#262 Setting the Groundwork to Become Data Driven - Interview w/ Corrin Shlomo Goldenberg

Oct 23, 2023

Scott interviews Corrin Shlomo Goldenberg, Senior Product Manager at BigPanda. They discuss the importance of data mesh in application development, challenges of data-driven decision-making, communication in data-driven organizations, generating and utilizing data for data products, and striving for improvement in data analysis.

Ask episode

Chapters

Transcript

Episode notes

Introduction

00:00 • 2min

The Importance of Data Mesh in Application Development

01:45 • 33min

The Challenges of Data-Driven Decision-Making

34:47 • 12min

Importance of Communication in Data-Driven Organizations

46:48 • 8min

Generating and Utilizing Data for Data Products

54:50 • 8min

Striving for Improvement: The Concept of 'Good Enough'

01:03:03 • 2min

Thanking the Guest and Promoting Data Mesh Understanding

01:04:36 • 2min

Please Rate and Review us on your podcast app of choice!

Get involved with Data Mesh Understanding's free community roundtables and introductions: https://landing.datameshunderstanding.com/

If you want to be a guest or give feedback (suggestions for topics, comments, etc.), please see here

Episode list and links to all available episode transcripts here.

Provided as a free resource by Data Mesh Understanding. Get in touch with Scott on LinkedIn if you want to chat data mesh.

Transcript for this episode (link) provided by Starburst. See their Data Mesh Summit recordings here and their great data mesh resource center here. You can download their Data Mesh for Dummies e-book (info gated) here.

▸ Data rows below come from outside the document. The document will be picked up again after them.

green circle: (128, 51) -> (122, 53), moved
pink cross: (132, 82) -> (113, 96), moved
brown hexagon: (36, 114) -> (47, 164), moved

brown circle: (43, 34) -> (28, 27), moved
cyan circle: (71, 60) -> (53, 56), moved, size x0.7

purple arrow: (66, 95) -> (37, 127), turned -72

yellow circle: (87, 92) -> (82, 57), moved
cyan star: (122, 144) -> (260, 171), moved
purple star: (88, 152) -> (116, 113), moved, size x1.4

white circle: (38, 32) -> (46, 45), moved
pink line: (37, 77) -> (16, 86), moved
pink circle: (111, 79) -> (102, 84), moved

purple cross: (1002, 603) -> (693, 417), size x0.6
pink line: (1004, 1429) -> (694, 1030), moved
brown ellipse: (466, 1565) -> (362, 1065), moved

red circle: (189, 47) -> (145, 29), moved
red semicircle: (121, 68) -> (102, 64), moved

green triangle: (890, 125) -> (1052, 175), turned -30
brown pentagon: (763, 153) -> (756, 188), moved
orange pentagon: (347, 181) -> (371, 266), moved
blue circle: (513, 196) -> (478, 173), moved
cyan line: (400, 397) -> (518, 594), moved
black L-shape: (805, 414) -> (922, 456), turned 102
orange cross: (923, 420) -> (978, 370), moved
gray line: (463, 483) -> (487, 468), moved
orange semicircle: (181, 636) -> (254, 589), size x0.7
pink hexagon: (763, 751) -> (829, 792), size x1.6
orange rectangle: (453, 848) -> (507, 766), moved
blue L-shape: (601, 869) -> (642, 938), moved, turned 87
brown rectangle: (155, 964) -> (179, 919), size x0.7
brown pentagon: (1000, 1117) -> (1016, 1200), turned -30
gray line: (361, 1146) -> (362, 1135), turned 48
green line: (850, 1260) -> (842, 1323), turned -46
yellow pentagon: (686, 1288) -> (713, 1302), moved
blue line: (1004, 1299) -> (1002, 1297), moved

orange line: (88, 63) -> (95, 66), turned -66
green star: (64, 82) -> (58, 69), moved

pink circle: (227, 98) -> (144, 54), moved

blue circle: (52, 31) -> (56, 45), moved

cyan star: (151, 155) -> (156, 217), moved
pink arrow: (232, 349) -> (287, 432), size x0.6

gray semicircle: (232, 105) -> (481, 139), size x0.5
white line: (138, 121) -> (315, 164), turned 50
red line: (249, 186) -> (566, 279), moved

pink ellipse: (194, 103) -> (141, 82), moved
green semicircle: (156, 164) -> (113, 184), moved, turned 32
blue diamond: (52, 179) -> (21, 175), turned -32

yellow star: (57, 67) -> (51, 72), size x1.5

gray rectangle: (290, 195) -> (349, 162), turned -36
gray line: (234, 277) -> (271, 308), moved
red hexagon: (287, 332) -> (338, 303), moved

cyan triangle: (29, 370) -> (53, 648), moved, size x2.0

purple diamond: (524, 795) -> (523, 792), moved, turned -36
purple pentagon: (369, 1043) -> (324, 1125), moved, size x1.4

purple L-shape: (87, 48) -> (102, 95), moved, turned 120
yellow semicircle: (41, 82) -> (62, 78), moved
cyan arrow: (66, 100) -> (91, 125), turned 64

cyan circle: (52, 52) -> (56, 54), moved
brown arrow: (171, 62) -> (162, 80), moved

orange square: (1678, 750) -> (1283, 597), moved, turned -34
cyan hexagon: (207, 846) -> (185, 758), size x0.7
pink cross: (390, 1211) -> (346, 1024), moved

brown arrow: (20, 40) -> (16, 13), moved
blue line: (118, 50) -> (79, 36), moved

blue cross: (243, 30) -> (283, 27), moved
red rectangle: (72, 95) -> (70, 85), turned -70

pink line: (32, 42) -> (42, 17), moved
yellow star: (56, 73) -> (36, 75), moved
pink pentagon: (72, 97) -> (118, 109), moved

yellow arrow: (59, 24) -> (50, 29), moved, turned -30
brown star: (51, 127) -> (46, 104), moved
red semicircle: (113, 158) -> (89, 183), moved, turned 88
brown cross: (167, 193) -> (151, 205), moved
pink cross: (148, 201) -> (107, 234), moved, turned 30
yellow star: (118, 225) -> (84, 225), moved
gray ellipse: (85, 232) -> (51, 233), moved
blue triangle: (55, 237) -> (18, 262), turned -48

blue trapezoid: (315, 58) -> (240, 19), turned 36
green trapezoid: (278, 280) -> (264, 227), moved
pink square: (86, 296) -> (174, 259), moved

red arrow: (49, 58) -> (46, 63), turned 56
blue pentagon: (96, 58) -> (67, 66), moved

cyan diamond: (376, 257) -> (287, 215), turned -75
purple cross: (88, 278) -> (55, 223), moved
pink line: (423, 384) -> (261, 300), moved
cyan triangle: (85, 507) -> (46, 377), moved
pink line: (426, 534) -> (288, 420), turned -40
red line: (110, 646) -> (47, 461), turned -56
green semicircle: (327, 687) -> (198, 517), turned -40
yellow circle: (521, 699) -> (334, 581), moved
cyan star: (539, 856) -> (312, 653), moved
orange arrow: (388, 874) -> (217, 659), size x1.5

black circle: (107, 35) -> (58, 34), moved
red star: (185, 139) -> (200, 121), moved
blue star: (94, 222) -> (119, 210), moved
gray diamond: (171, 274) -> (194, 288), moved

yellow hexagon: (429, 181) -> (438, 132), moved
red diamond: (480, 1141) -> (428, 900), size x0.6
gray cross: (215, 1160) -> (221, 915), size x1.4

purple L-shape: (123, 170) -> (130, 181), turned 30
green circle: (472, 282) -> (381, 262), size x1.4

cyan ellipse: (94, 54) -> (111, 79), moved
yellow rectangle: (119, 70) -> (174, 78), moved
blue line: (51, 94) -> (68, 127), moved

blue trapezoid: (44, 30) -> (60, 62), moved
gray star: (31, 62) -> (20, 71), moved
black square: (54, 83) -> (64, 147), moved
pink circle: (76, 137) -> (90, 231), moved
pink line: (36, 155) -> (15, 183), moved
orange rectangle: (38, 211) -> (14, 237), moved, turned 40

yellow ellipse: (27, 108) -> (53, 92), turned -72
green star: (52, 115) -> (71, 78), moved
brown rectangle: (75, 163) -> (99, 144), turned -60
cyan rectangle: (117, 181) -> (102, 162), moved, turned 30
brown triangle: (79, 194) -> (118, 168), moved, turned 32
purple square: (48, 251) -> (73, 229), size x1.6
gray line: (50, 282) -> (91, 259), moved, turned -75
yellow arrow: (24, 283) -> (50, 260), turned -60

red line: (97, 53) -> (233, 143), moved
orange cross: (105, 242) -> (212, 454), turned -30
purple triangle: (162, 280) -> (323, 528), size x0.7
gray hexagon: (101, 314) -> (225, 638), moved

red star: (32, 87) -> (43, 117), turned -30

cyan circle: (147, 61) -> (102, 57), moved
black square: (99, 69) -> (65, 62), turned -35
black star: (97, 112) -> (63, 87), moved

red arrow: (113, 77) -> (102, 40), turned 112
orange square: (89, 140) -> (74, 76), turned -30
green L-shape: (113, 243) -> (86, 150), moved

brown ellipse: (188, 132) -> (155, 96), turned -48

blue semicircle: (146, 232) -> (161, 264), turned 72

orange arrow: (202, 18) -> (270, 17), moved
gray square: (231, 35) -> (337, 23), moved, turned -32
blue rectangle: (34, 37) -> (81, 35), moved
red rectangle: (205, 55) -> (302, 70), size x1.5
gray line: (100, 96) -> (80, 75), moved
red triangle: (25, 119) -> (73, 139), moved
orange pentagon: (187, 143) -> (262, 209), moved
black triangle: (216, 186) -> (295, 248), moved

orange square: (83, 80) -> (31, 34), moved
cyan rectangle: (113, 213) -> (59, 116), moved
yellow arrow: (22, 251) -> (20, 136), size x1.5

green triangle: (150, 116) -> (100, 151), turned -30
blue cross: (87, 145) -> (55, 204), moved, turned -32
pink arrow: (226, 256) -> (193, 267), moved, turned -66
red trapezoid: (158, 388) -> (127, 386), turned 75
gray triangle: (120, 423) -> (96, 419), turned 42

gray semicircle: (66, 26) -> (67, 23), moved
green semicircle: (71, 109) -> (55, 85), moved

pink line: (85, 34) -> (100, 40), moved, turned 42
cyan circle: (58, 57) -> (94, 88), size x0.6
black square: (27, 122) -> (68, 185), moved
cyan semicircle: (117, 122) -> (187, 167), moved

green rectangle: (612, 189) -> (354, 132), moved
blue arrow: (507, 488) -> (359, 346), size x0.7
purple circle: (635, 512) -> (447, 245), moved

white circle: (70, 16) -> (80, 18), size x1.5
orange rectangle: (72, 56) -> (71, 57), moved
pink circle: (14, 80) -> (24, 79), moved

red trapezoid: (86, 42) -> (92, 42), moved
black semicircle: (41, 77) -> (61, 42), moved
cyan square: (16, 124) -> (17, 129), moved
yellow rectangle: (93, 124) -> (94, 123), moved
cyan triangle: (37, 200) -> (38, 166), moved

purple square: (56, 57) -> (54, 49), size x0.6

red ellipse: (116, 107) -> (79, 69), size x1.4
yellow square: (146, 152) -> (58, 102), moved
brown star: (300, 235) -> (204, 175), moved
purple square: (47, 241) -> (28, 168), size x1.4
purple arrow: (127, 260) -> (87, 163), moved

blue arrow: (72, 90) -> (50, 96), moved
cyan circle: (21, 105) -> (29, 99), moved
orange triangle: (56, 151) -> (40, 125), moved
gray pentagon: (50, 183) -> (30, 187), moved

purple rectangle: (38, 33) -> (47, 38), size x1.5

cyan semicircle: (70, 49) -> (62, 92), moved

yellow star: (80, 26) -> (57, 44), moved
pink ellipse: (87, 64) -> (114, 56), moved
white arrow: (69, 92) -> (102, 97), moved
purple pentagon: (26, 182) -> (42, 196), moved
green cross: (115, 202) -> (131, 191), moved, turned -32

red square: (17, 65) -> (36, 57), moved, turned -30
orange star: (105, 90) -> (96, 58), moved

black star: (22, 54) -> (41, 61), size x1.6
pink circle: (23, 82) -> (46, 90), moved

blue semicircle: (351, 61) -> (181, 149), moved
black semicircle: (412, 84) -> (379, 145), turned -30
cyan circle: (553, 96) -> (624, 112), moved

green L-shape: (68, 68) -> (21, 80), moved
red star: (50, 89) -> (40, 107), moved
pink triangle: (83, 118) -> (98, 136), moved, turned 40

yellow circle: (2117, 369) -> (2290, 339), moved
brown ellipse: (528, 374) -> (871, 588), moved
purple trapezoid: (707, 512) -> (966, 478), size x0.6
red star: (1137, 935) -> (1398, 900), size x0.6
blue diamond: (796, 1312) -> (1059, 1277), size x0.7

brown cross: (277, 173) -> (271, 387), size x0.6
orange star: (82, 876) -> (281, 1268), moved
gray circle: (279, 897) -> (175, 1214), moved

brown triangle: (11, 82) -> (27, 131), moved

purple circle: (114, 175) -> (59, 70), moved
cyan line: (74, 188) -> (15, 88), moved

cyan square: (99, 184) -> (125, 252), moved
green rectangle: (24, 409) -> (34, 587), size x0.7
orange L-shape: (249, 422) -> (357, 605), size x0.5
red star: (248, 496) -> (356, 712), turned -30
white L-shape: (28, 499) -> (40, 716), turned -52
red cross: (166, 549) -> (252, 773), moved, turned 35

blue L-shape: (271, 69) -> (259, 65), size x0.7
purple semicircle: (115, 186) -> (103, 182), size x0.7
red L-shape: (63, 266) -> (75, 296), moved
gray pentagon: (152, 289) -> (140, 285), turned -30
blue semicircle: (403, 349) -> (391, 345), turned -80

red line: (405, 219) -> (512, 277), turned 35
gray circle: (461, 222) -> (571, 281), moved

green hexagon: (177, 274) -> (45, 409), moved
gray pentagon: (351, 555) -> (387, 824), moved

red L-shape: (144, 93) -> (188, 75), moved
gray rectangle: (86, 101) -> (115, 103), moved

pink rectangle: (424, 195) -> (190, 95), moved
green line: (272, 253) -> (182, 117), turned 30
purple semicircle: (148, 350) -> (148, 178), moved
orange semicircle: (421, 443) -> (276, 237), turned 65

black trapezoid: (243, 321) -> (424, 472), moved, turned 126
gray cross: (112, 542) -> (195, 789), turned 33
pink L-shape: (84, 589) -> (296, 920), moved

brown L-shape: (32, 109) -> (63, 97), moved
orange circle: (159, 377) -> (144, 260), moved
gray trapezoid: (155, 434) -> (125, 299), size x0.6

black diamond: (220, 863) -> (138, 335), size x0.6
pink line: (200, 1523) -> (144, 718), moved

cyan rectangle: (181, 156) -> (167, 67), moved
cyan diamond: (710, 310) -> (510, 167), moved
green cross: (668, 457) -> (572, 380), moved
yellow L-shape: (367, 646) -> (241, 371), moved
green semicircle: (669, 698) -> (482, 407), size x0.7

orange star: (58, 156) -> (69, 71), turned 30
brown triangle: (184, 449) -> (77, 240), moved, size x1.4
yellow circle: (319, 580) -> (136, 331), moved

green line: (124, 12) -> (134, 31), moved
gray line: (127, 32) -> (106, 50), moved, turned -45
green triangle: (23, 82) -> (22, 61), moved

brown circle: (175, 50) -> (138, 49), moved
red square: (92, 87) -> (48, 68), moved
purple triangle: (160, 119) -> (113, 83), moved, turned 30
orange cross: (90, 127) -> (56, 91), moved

Corrin's LinkedIn: https://www.linkedin.com/in/corrin/

In this episode, Scott interviewed Corrin Shlomo Goldenberg, Senior Product Manager of the Data Platform at BigPanda.

It's important to note that BigPanda is not at the stage yet where data mesh makes sense but this is a story of getting production of data into the heads and hearts of the application development team, which is a crucial aspect to doing data mesh well, whether it's done pre data mesh or as part of the journey.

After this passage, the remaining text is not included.